🤖 AI Summary
This work addresses the challenge of ensuring both safety and sample-efficient adaptation during test-time task learning in meta-reinforcement learning. It proposes the first constrained meta-RL algorithm that simultaneously guarantees provable safety at test time and achieves near-optimal sample complexity. The approach learns a general-purpose prior during meta-training and refines the policy under explicit safety constraints during test-time adaptation. Theoretical analysis demonstrates that the method converges to a near-optimal policy with a sample complexity that matches the established lower bound, while rigorously satisfying safety requirements throughout the learning process.
📝 Abstract
Meta reinforcement learning (RL) allows agents to leverage experience across a distribution of tasks on which the agent can train at will, enabling faster learning of optimal policies on new test tasks.
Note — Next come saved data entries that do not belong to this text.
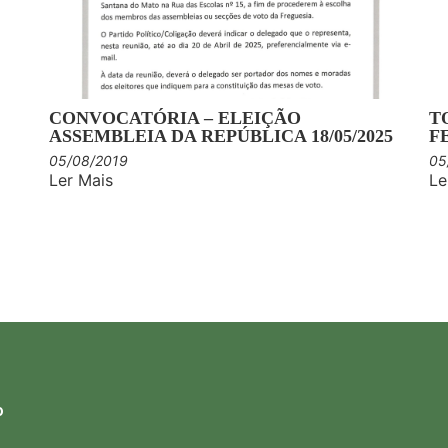
CONVOCATÓRIA – ELEIÇÃO
T
ASSEMBLEIA DA REPÚBLICA 18/05/2025
F
05/08/2019
05
Ler Mais
Le
o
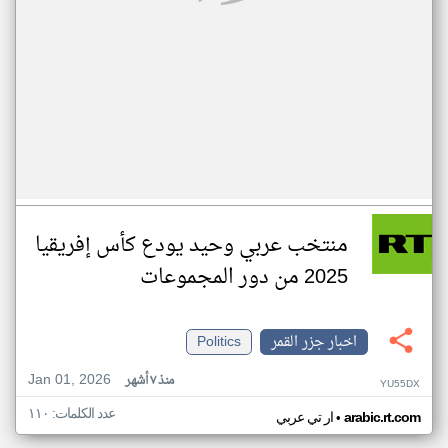
منتخب عربي وحيد يودع كأس إفريقيا
2025 من دور المجموعات
اخبار جزر القمر
Politics
Jan 01, 2026
منذ ٧ أشهر
YU55DX
عدد الكلمات: ١١٠
•
arabic.rt.com
ار تي عربي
Despite its success in improving sample complexity on test tasks, many real-world applications, such as robotics and healthcare, impose safety constraints during testing. Constrained meta RL provides a promising framework for integrating safety into meta RL. An open question in constrained meta RL is how to ensure the safety of the policy on the real-world test task, while reducing the sample complexity and thus, enabling faster learning of optimal policies. To address this gap, we propose an algorithm that refines policies learned during training, with provable safety and sample complexity guarantees for learning a near optimal policy on the test tasks. We further derive a matching lower bound, showing that this sample complexity is tight.